| Task details |
All of the entries below should be returned verbatim, apart from the pictures.

| Records shown |
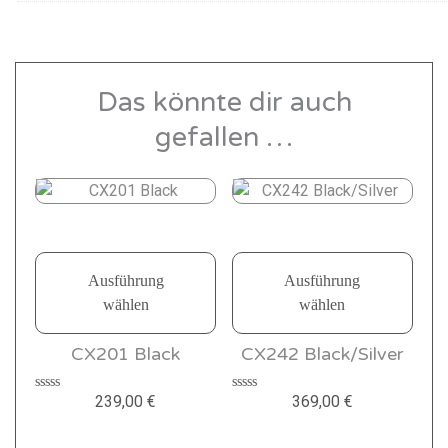
Das könnte dir auch
gefallen …
Ausführung
Ausführung
wählen
wählen
D
D
CX201 Black
CX242 Black/Silver
i
i
e
e
239,00
€
369,00
€
B
B
s
s
e
e
w
w
e
e
e
e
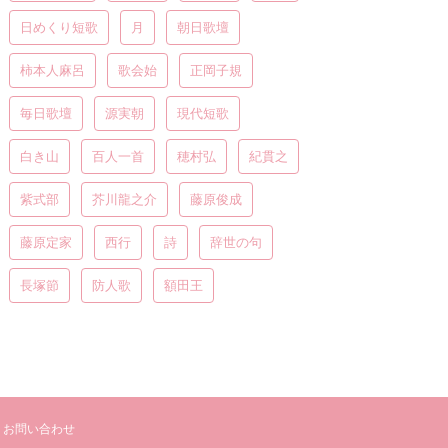
日めくり短歌
月
朝日歌壇
柿本人麻呂
歌会始
正岡子規
毎日歌壇
源実朝
現代短歌
白き山
百人一首
穂村弘
紀貫之
紫式部
芥川龍之介
藤原俊成
藤原定家
西行
詩
辞世の句
長塚節
防人歌
額田王
お問い合わせ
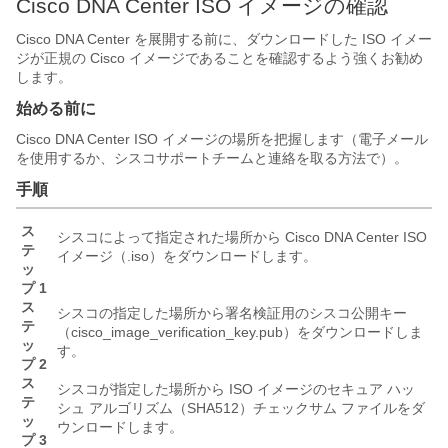
Cisco DNA Center
ISO イメージの確認
Cisco DNA Center
を展開する前に、ダウンロードした ISO イメー
ジが正規の Cisco イメージであることを確認するよう強くお勧め
します。
始める前に
Cisco DNA Center
ISO イメージの場所を把握します（電子メール
を使用するか、シスコサポートチームと連絡を取る方法で）。
手順
ス
シスコによって指定された場所から
Cisco DNA Center
ISO
テ
イメージ（.iso）をダウンロードします。
ッ
プ 1
ス
シスコの指定した場所から署名検証用のシスコ公開キー
テ
（cisco_image_verification_key.pub）をダウンロードしま
ッ
す。
プ 2
ス
シスコが指定した場所から ISO イメージのセキュア ハッ
テ
シュ アルゴリズム（SHA512）チェックサム ファイルをダ
ッ
ウンロードします。
プ 3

| Written solution |
Das könnte dir auch
gefallen …
Ausführung
Ausführung
wählen
wählen
D
D
CX201 Black
CX242 Black/Silver
i
i
e
e
239,00
€
369,00
€
B
B
s
s
e
e
w
w
e
e
e
e
日めくり短歌
月
朝日歌壇
柿本人麻呂
歌会始
正岡子規
毎日歌壇
源実朝
現代短歌
白き山
百人一首
穂村弘
紀貫之
紫式部
芥川龍之介
藤原俊成
藤原定家
西行
詩
辞世の句
長塚節
防人歌
額田王
お問い合わせ
Cisco DNA Center
ISO イメージの確認
Cisco DNA Center
を展開する前に、ダウンロードした ISO イメー
ジが正規の Cisco イメージであることを確認するよう強くお勧め
します。
始める前に
Cisco DNA Center
ISO イメージの場所を把握します（電子メール
を使用するか、シスコサポートチームと連絡を取る方法で）。
手順
ス
シスコによって指定された場所から
Cisco DNA Center
ISO
テ
イメージ（.iso）をダウンロードします。
ッ
プ 1
ス
シスコの指定した場所から署名検証用のシスコ公開キー
テ
（cisco_image_verification_key.pub）をダウンロードしま
ッ
す。
プ 2
ス
シスコが指定した場所から ISO イメージのセキュア ハッ
テ
シュ アルゴリズム（SHA512）チェックサム ファイルをダ
ッ
ウンロードします。
プ 3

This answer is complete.